To give you a sense of its size and importance, cumulative global debt stood at $235 trillion at the end of 2022, according to the International Monetary Fund. That’s almost 10 times the size of the entire US economy.
And it’s all held together by trust, and a clear sense of pecking order.
Every borrower has their proper place in the market, based on their creditworthiness — or their ability to repay debt. Who can borrow how much, and at what cost — it’s all very clearly understood.
For instance, the US is the world’s biggest economy, with the biggest businesses, and is a magnet for global investors. Such unrivaled economic muscle would mean the American government can borrow money much more cheaply than other sovereign entities — especially, emerging-market nations with weaker credit ratings.
Or so we thought.
Upside-down bond dynamics
In a surprising development that upends some of the bond world’s time-honored conventions, the US government’s borrowing costs have surged past those of developing nations with much poorer debt ratings such as Vietnam, Morocco, and Bulgaria.
It’s all due to the Federal Reserve’s war on inflation, which has seen it raise rates at the sharpest pace since the 1980s.
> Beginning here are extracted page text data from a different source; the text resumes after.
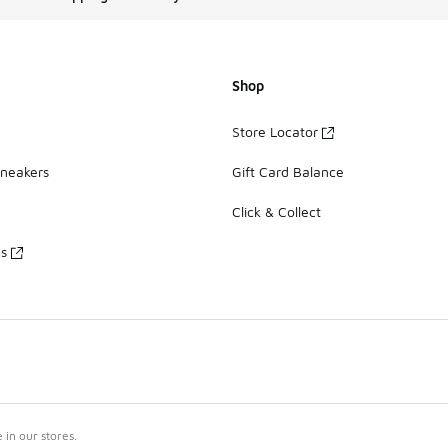
Shop
Store Locator
Sneakers
Gift Card Balance
Click & Collect
es
in our stores.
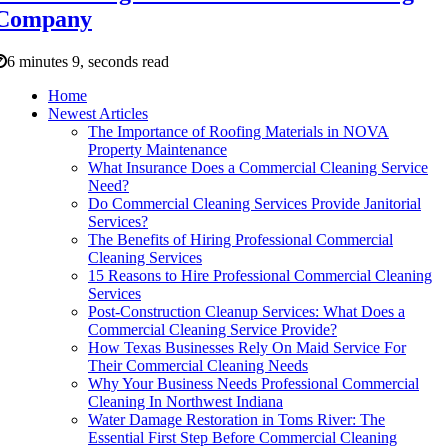
Company
6 minutes 9, seconds read
Home
Newest Articles
The Importance of Roofing Materials in NOVA
Property Maintenance
What Insurance Does a Commercial Cleaning Service
Need?
Do Commercial Cleaning Services Provide Janitorial
Services?
The Benefits of Hiring Professional Commercial
Cleaning Services
15 Reasons to Hire Professional Commercial Cleaning
Services
Post-Construction Cleanup Services: What Does a
Commercial Cleaning Service Provide?
How Texas Businesses Rely On Maid Service For
Their Commercial Cleaning Needs
Why Your Business Needs Professional Commercial
Cleaning In Northwest Indiana
Water Damage Restoration in Toms River: The
Essential First Step Before Commercial Cleaning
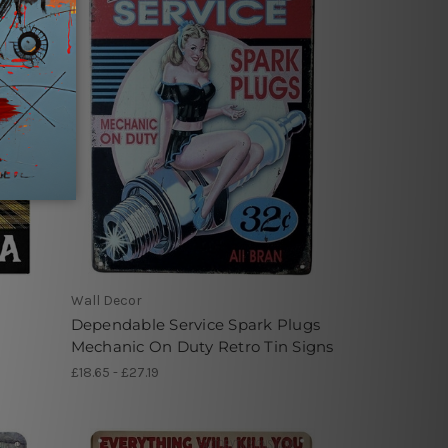
Wall Decor
Dependable Service Spark Plugs
Mechanic On Duty Retro Tin Signs
£18.65 - £27.19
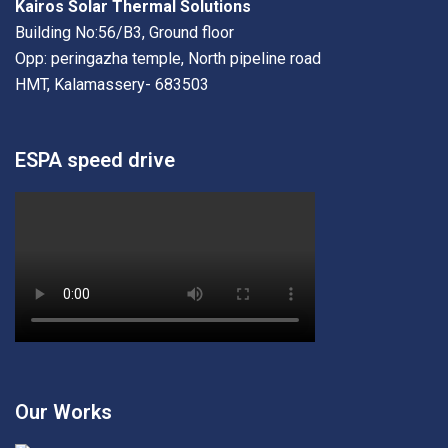
Kairos Solar Thermal Solutions
Building No:56/B3, Ground floor
Opp: peringazha temple, North pipeline road
HMT, Kalamassery- 683503
ESPA speed drive
Our Works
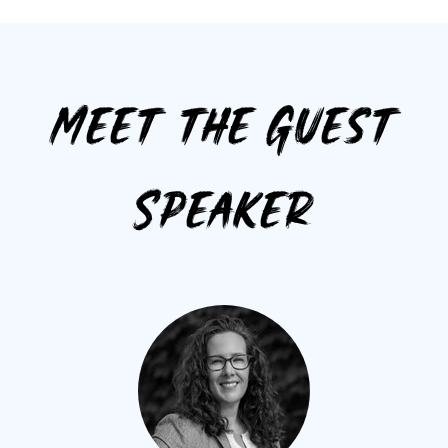
Meet the Guest
Speaker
The Fed has lifted its benchmark rate, which forms the floor for all market interest rates by default, by more than 500 basis points over the past 20 months.
And that’s driven up the rates on Treasury bonds, which represent the government’s borrowing costs. Yields on benchmark 10-year Treasurys have nearly tripled since the end of 2021 to about 4.5%. They have retreated from a 16-year high of just above 5% reached last month.
The rate surged past the comparable measure in junk-rated Vietnam this year. Hanoi now pays only about 2.8% to borrow money for 10 years in the local bond market.
S&P Global ratings ranks Vietnam’s debt at BB+ — which the credit assessor defines as the “highest speculative grade”. The US is rated AA+, which reflects a very strong capacity to meet financial commitments.
“I’m not even sure what to say anymore,” Jeff Weniger, head of equities at WisdomTree Asset Management, said in a recent post on X, highlighting the rise in American bond yields above Vietnamese equivalents.
US 10-year yields are now also higher than those in emerging markets such as Morocco and Bulgaria. Similar rates are at just 3.8% in Greece, the economy at the center of Europe’s sovereign debt crisis a decade ago, and needed multiple European Union bailouts in the following years.
The high US yields also reflect investor concerns about America’s deteriorating public finances. US total debt has more than doubled in the past decade to $33.7 trillion – or 25% more than the nation’s GDP.
Moody’s Investors Service lowered its outlook for the US credit rating last week to negative from stable, citing the growing mountain of debt and high interest rates. In August, Fitch Ratings downgraded its rating for long-term US debt to AA+ from AAA.